Die Folgen der aktuell massiv reduzierten Bildungsangebote in Kita, Kindergarten und Schule sind absehbar: Neben einem reduzierten Kompetenzzuwachs ist ein erheblicher Schereneffekt mit einer signifikanten Benachteiligung derjenigen zu erwarten, die ohnehin schon eine ungünstige Erfolgsprognose aufweisen. Bereits vor der Corona-Krise war Deutschland eines der Länder mit der höchsten Bildungsungleichheit und einem hohen Anteil an Kindern und Jugendlichen mit erheblichen Bildungsdefiziten. Es ist zu befürchten, dass sich dieser Trend durch die aktuelle Situation verschärft.
Wir fordern daher mit großer Dringlichkeit die Bundesregierung und die Landesregierungen auf, die Gruppe der Kinder und Jugendlichen erheblich stärker in den Fokus ihrer politischen Überlegungen zu stellen. Dazu gehört auch, die Rolle von Kindern bei der Übertragung des Virus sowie die Bedeutung der gewählten Maßnahmen zur Verhinderung von Übertragung bei Kindern genauer zu erforschen. Die Politik ist in engem Austausch mit verschiedensten gesellschaftlichen und wirtschaftlichen Interessensgruppen – z.B. mit der Tourismus- und Luftfahrtbranche, der Automobilindustrie aber auch der Deutschen Fußballliga. Kinder sind die Zukunft der Gesellschaft und haben das Recht, in dieser besonderen Situation in adäquatem Maße repräsentiert zu werden. Wir schlagen daher einen Austausch im Sinne eines Kindergipfels vor, um alle Optionen für eine gesunde und förderliche Entwicklung der Kinder aller Altersstufen und aus allen sozialen Schichten während der Corona-Krise auszuloten. Themen eines solchen Gipfels sollten sein:
- Realistische, verlässliche und transparent kommunizierte Planungen für die Öffnung von Bildungseinrichtungen für alle Altersstufen unter Einhaltung der aktuellen Bestimmungen, aber auch forschungs- und evidenzbasiert unter Berücksichtigung psychologischer und pädagogischer Erkenntnisse zur Kindsentwicklung.

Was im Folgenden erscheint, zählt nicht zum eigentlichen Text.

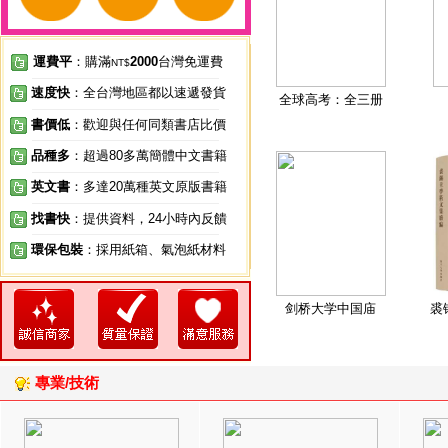
運費平
：購滿
2000
台灣免運費
NT$
速度快
：全台灣地區都以速遞發貨
全球高考：全三册
書價低
：歡迎與任何同類書店比價
品種多
：超過80多萬簡體中文書籍
英文書
：多達20萬種英文原版書籍
找書快
：提供資料，24小時內反饋
環保包裝
：採用紙箱、氣泡紙材料
剑桥大学中国庙
裘
專業/技術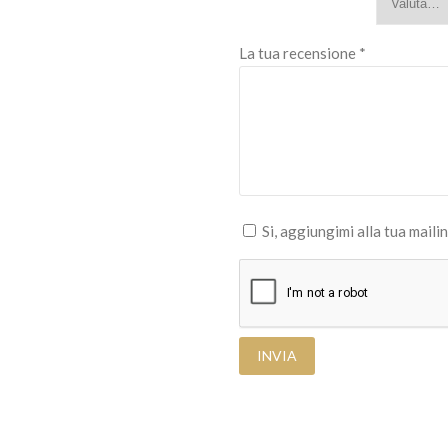
La tua recensione
*
Si, aggiungimi alla tua mailin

- Die Aufstellung eines bundesweit gültigen Plans zur Beschulung, der das Recht auf Bildung für alle Kinder und Jugendlichen sichert und eine regelhafte Betreuung der Kinder zu den üblichen Schulzeiten (08:00 – 13:00 Uhr) vorsieht – ob online oder in den Schulen.
- Sicherstellung der notwendigen Infrastruktur und technischen Hilfsmittel für Online-Unterricht für alle Kinder und Jugendlichen.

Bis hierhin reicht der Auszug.